During the day, Shin-Nephura guarded the food place that her two-legs ran (in her clever listening, she had learned the words “corner bodega”).
By night, she walked a patrol.
She’d finished checking the courtyard and was just returning to the Corner Bodega when she stopped, ears pricked.
“Aaaaaalllleeeee”
Something was coming. Something that raised the fur along her spine and made her claws twitch involuntarily in their sheaths.
“AllEEEEE!”
Closer and louder now. Close and loud enough so that even a two-legs could have heard it. If any two-legs did hear, they would have been disturbed, even frightened, but they wouldn’t know why. Shin-Nephura knew. Whatever was coming was…wrong. It had come from the river – it squished and dripped and splashed with every step, and Shin-Nephura could smell the tidal muds – but it was no right part of the world of cats, birds, mice and two-legs.

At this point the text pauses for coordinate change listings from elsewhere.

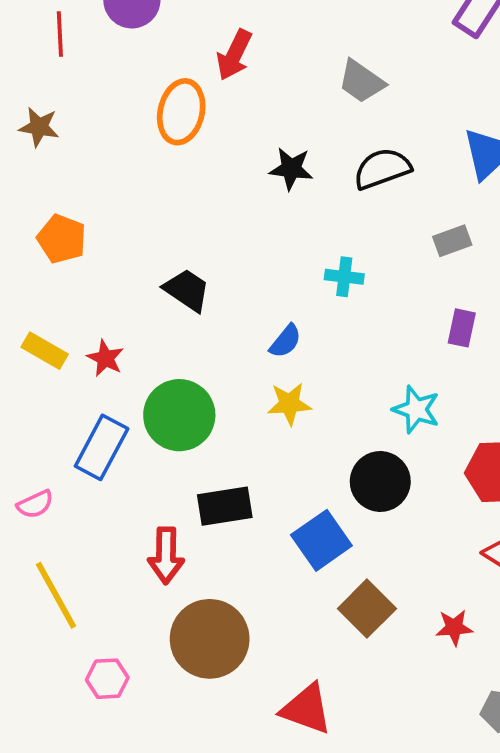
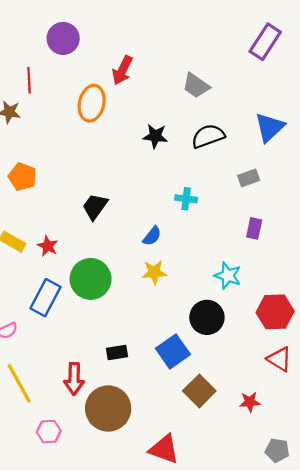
red line: (60, 34) -> (29, 80), moved
black trapezoid: (187, 290) -> (95, 206), turned -88
black rectangle: (225, 506) -> (117, 353), moved, size x0.7
red arrow: (166, 555) -> (74, 379), moved

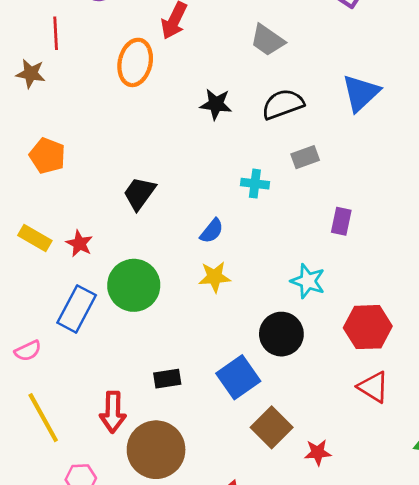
gray rectangle: (249, 178) -> (305, 157), moved
red star: (250, 402) -> (318, 452), moved

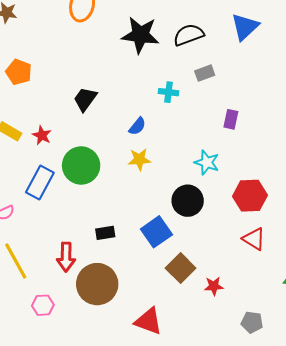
black star: (216, 104) -> (140, 35), size x1.6

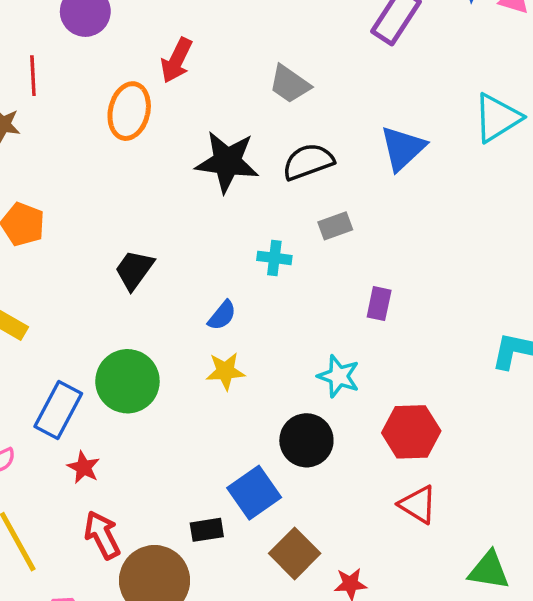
red star: (42, 135) -> (84, 467), moved
black rectangle: (105, 233) -> (207, 530), moved
red arrow: (66, 257) -> (102, 535), turned 152

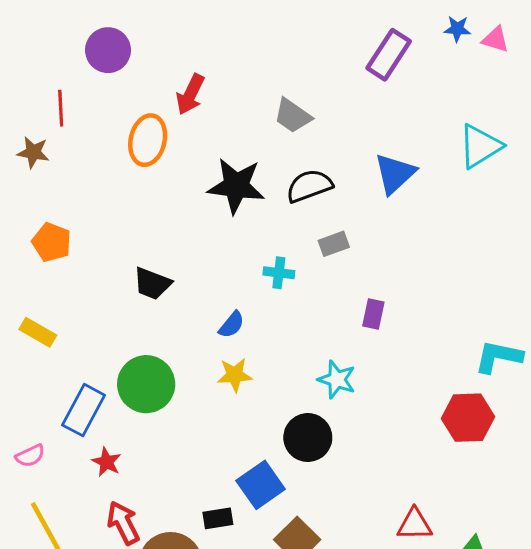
black trapezoid: (134, 270) -> (152, 283), turned -105
red hexagon: (411, 432) -> (468, 418), moved
red triangle: (418, 505) -> (415, 524), moved, turned -33

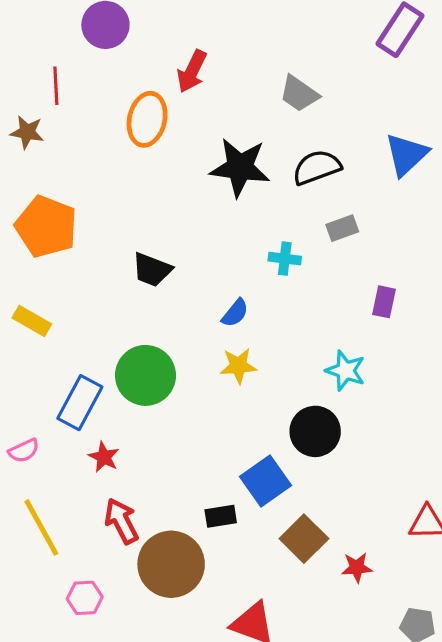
orange pentagon: (52, 242) -> (46, 227), size x1.5

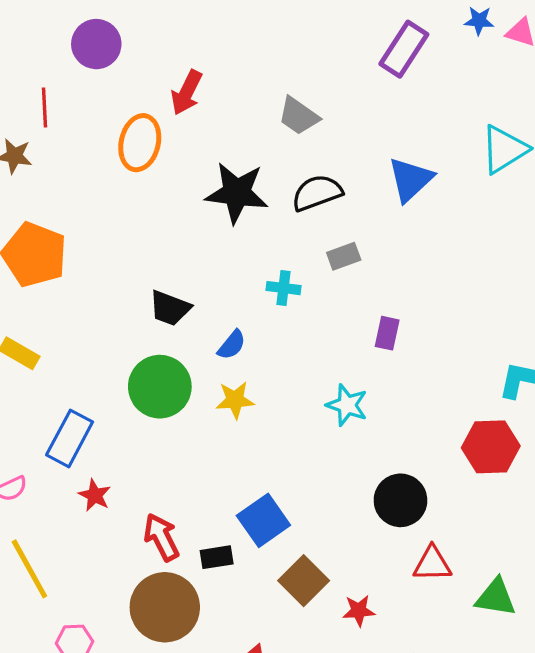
black trapezoid: (152, 270) -> (170, 308), moved
green circle: (145, 375) -> (160, 387), moved
black circle: (315, 431) -> (400, 500), moved
red arrow: (121, 521) -> (161, 537), moved

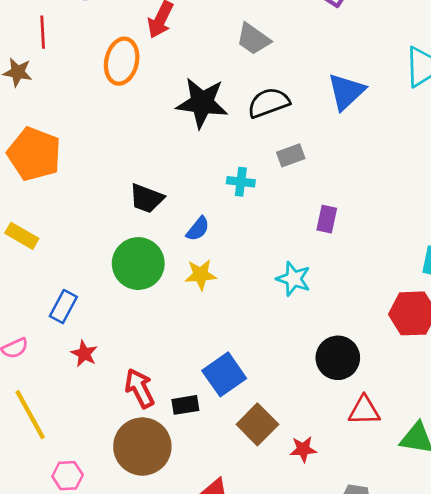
blue rectangle: (70, 438) -> (63, 307), size x0.7

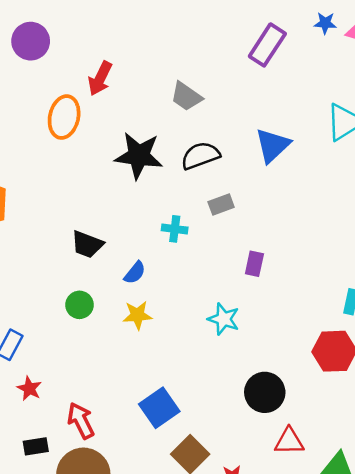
green circle: (138, 264) -> (80, 305), size x0.6
black rectangle: (185, 405) -> (36, 446), moved

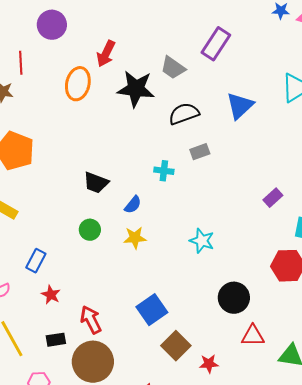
purple rectangle: (267, 45) -> (216, 44), moved
black star: (139, 156) -> (136, 89), moved
purple rectangle: (254, 264) -> (273, 198), moved, turned 36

It drew closer, and Shin-Nephura finally caught a whiff of something other than the muds.
Rotten meat.
Not like the food the two-legs so wastefully threw away, the meat just moldy or spoiled enough to be flavorful, but the smell of something long dead and decayed.
“aaAAallEEEeee!”
As the dead thing came around the corner and into view, Shin-Nephura’s hackles went all the way up and her claws scraped on the sidewalk.
A two-legs. The dead, lurching, half-rotten thing was a two-legs.
No wise cat wishes to face a two-legs in a straight fight. Slow, clumsy, half-deaf, night-blind, nose-numb, so often strange and silly in their behavior…it was easy to underestimate them. But yet, they were giants. Their strength was immense and their clever forepaws could create horrors. Once a cat was in a solid grip, there was little hope of wriggling free. The best one could hope for was to make the price too high.
“AAAaalleeee”
Still. She had a duty. The ancient compact.
The dead thing was shambling toward the iron gates that led into the courtyard. They were locked, but Shin-Nephura doubted that would be any obstacle. Locks and gates were little use against something like this.
“AAAA—”
“You are not welcome in my territory, dead thing.”